With David Vellante
With the inaugural O'Reilly Media Strata conference, the topic of data (aka "Big Data") is coming into sharper focus. When O'Reilly initiates coverage of a topic through an event like O'Reilly Strata, you can be sure the content will be well-thought-out, rich, relevant and visionary in nature. A key theme that emerged from the event was that Big Data is not just about cool technologies and Web 2.0 companies experimenting with gigantic data sets. Rather it's defining new value streams based on leveraging information. The confluence of enterprise IT, cloud computing and Big Data are combining with mobility and emerging social trends to re-shape the technology industry this decade.

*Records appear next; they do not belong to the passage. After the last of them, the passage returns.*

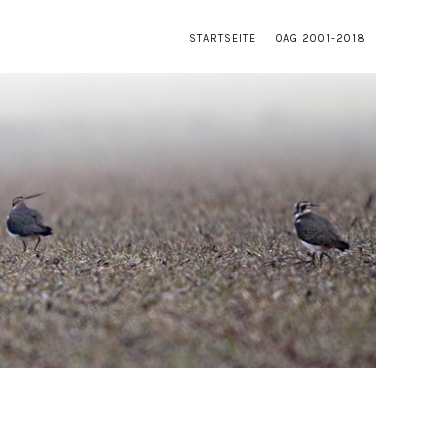
STARTSEITE
OAG 2001-2018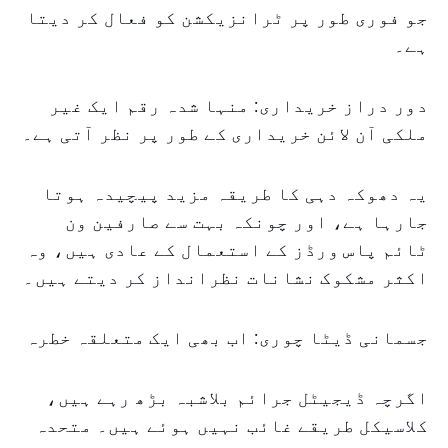
جو فوری طور پر ٹرانزیکشن کو فعال کر دیتا
ہے۔
دور دراز خریداری: منہا شدہ رقم ایک غیر
ملکی آن لائن خریداری کے طور پر نظر آتی ہے۔
یہ دھوکہ دہی کا طریقہ مزید پیچیدہ ہوتا
جارہا ہے، اور چونکہ بہت سے صارفین ون
ٹائم پاس ورڈز کے استعمال کے عادی ہیں، وہ
اکثر مشکوک نشانات نظرانداز کر دیتے ہیں۔
جسمانی ڈیٹا چوری: اب بھی ایک متعلقہ خطرہ
اگرچہ ڈیجیٹل جرائم بلاشبہ بڑھ رہے ہیں،
کلاسیکل طریقے غائب نہیں ہوئے ہیں۔ متحدہ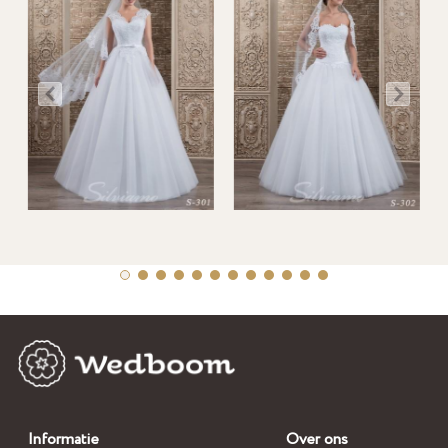
Informatie
Over ons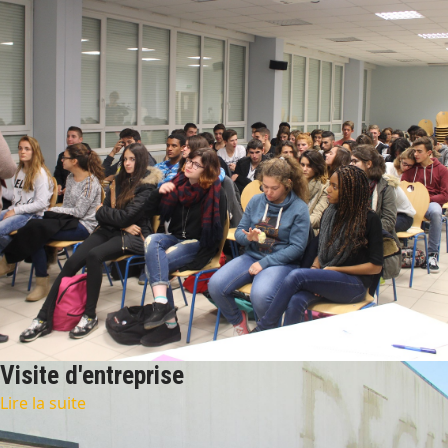
Visite d'entreprise
Lire la suite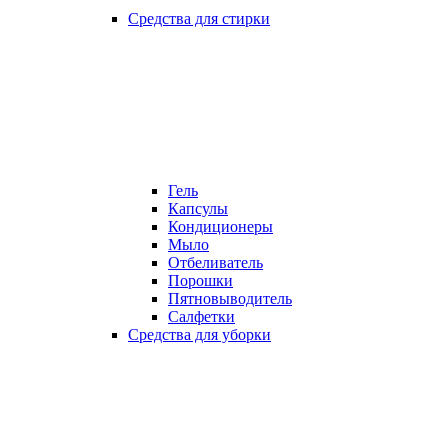
Средства для стирки
Гель
Капсулы
Кондиционеры
Мыло
Отбеливатель
Порошки
Пятновыводитель
Салфетки
Средства для уборки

Big Data is emerging from the realms of science projects at Web companies to help companies like telecommunication giants understand exactly which customers are unhappy with service and what processes caused the dissatisfaction, and predict which customers are going to change carriers. To obtain this information, billions of loosely-structured bytes of data in different locations needs to be processed until the needle in the haystack is found. The analysis enables executive management to fix faulty processes or people and maybe be able to reach out to retain the at-risk customers. The real business impact is that big data technologies can do this in weeks or months, four-or-more-times faster than traditional data warehousing approaches.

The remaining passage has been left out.